Saturday morning we had an early morning outage (not load shedding). Round about 9AM. It was a clear, sunny day, but look…
If you’re not familiar with SEMS portal, the blue line is PV being drawn from the panels, green line is SOC, orange line is load.
PV drops just as the outage begins. You can’t see the blue line because it is on the zero axis, behind other lines.
Now I have for some time run my Goodwe in “Eco” mode. This allows you to set time slots during which the battery will discharge or charge. I have it set for one charge slot - 15:00 to 16:00. This so that on overcast days my battery gets an afternoon charge and I am good for the evening.
So the first thing I checked was the front panel of the Goodwe. This has an LED to show if either of the PV strings is active. It was burning a solid blue - so it could “see” both strings. I checked the Goodwe app - it showed 250 odd volts on each string, but no current.
OK… this should have led me away from the path that I was about to follow but I
- Turned both the PV breakers off (LED went out).
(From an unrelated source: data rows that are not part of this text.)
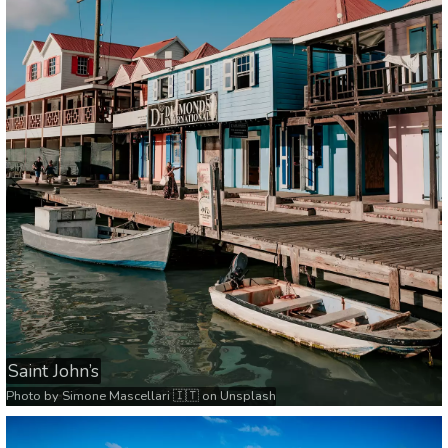
Saint John’s
Photo by
Simone Mascellari 🇮🇹
on
Unsplash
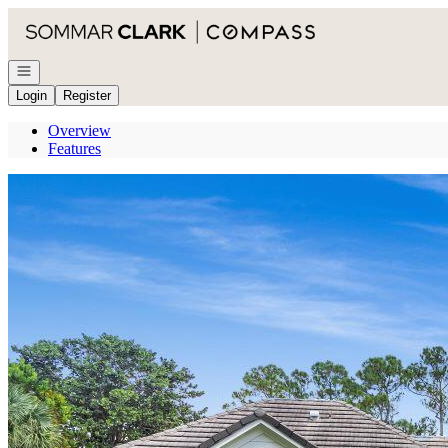
Go to: Homepage
Open navigation
Login
Register
Overview
Features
- Checked the fuses with a multimeter - they are good.
- Replaced the fuses, checking they were located correctly.
- Turned the breakers both on.
Well maybe it’s going to kick start something. But it didn’t. The app still reported 250 odd volts and no current. The LED still burned., No PV was being drawn.
At this point I start googling for after hours PV troubleshooters. There don’t see to be any. So now what?
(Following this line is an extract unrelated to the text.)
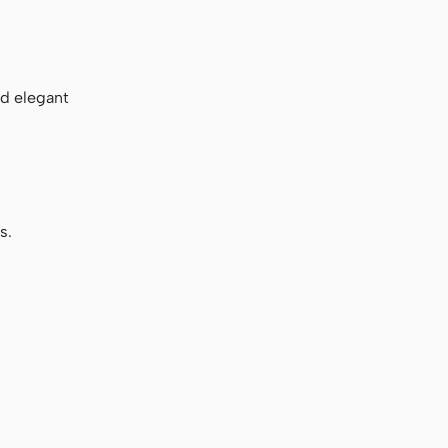
nd elegant
s.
Had I played with any settings lately? No. This is against my religion. I don’t touch that stuff. Also the Freedom Won BMS will override any changes I make on the battery side (spoil sports!).
So I changed the mode from “eco” to “off grid” because, really, I am off grid.
Bingo! It starts drawing PV and charging the batteries again.
In for a penny, in for a pound. I now changed it back to “general” mode. In this mode it uses PV, battery, grid in that order. Now when the grid comes back the inverter will know and can use it if it needs to.
But now I started thinking back to another recent incident. Thursday just gone.
So now the PV is up and down and the battery is actually discharging more than it is charging. I checked the Goodwe app, and the incoming voltage is low. Alternating between mid 180s and low 200s. The Goodwe, with safety code set to “South Africa”, disconnects from the grid at around 195V. It reconnects at about 200. The change I made here was to switch it to the “50Hz default” safety code. Set like this, the Goodwe doesn’t care what’s coming in as long as it’s above 170 and it’s at 50Hz. You can see the problem going away.
So I should have put two and two together here: When the inverter is in eco mode, when the time is not within a charge slot, and when it doesn’t accept or get any grid input, it doesn’t take any PV, no matter how much is available.
Later in the day, with voltage back but still low, I changed safety code to “South Africa” and inverter mode to “eco”. Straight away the PV drops to zero (inverter not getting any grid power).
I then put the inverter back into “general” mode and turned off the main breaker for the property. The drawing of PV was unaffected.
This was still strange to me, because I had the inverter stuck in eco mode with that single 15:00 to 16:00 charge slot for over a year. But looking back through the history on SEMS I found smoking guns. Like this one
Conclusion: If the following conditions are in place
- Inverter in eco mode
- The time of day is outside of a charge time as per eco mode
- No grid coming into inverter (for whatever reason)
Then the inverter will not draw any PV. Possibly until a charge cycle/time slot is entered.
So I am leaving my Goodwe inverter in general mode, unless I have to charge from grid.
I had left it stuck in eco mode because you can change modes remotely, it’s a security blanket, and because I was too lazy to change the mode every day.